Y sin embargo, cuando uno experimenta en propia carne que Dios no lleva cuentas del mal, que perdona y “no hace distinciones” (Act 10, 34 ), seas de la nación que seas, que te quiere por ti mismo, se llega a ser consciente de que el amor de Dios no depende de la propia respuesta, ni siquiera de la fidelidad que tengamos, porque “en esto consiste el amor: no en que nosotros hayamos amado a Dios, sino en que él nos amó y nos envió a su Hijo como víctima de propiciación por nuestros pecados (1Jn 4,10).
Si descubres que el amor con el que eres amado, no es de compromiso, ni pasajero, sino que Jesucristo afirma: “Como el Padre me ha amado, así os he amado yo; permaneced en mi amor” (Jn 15, 9), ¿qué resistencia cabe ante tal derroche de amor y declaración de fidelidad?
Te puedo asegurar que si en algún momento de tu vida percibes en tu corazón la brisa del amor divino, quedarás conmovido como el profeta, postrado por sobrecogimiento, al mismo tiempo que sentirás la anchura interior y el abrazo envolvente de la misericordia.
Deja que entre en ti la declaración de amor más sincera, estable, gratuita, regeneradora, fiel, permanente, la declaración divina, y nada será igual. La existencia de cada uno de nosotros transcurre en la diferencia entre mendigar amor o en sabernos amados, en caminar heridos de nostalgia, o remecidos de agradecimiento.
¡Qué distinto es levantarse cada mañana, sabiendo que alguien te mira, te espera, te acompaña, te quiere, de no saber para qué ni para quién vives!

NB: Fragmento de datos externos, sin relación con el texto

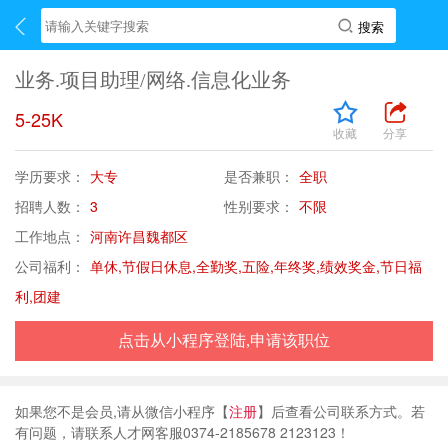
业务.项目助理/网络.信息化业务
5-25K
收藏
分享
学历要求：
大专
是否兼职：
全职
招聘人数：
3
性别要求：
不限
工作地点：
河南许昌魏都区
公司福利：
单休,节假日休息,全勤奖,五险,年终奖,绩效奖金,节日福
利,团建
点击从小程序登陆,申请该职位
如果您不是会员,请从微信小程序【
注册
】后查看公司联系方式。若
有问题，请联系人才网客服0374-2185678 2123123！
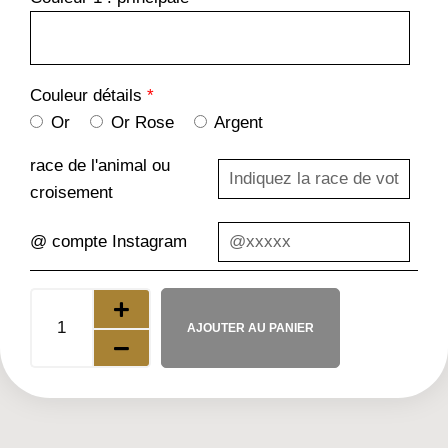
Couleur détails
*
Or
Or Rose
Argent
race de l'animal ou
croisement
@ compte Instagram
AJOUTER AU PANIER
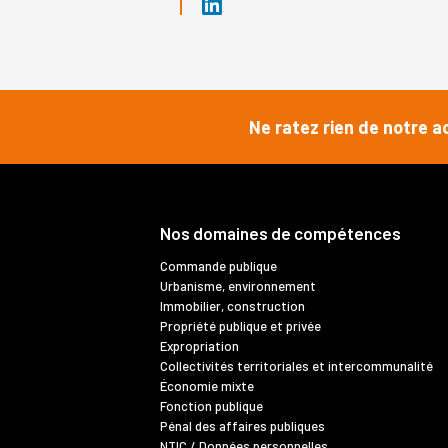
Ne ratez rien de notre a
Nos domaines de compétences
Commande publique
Urbanisme, environnement
Immobilier, construction
Propriété publique et privée
Expropriation
Collectivités territoriales et intercommunalité
Économie mixte
Fonction publique
Pénal des affaires publiques
NTIC / Données personnelles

“Tú eres amado”. Te puedo asegurar que estas palabras cambiaron mi vida, aunque por torpeza a veces las olvide, pero cuando se han grabado en el corazón en momentos de intensa soledad, siempre cabe volver a ellas. Se reconoce que son sinceras, restauradoras, discretas y, como cuando después de una gran sequía vuelven las lluvias suaves y templadas, todo el ser se estremece y le parece soñar, pero es verdad. ¡Somos amados!
No desperdicies la generosidad de Dios, de ella depende que gustes la felicidad posible en esta vida. Te lo deseo.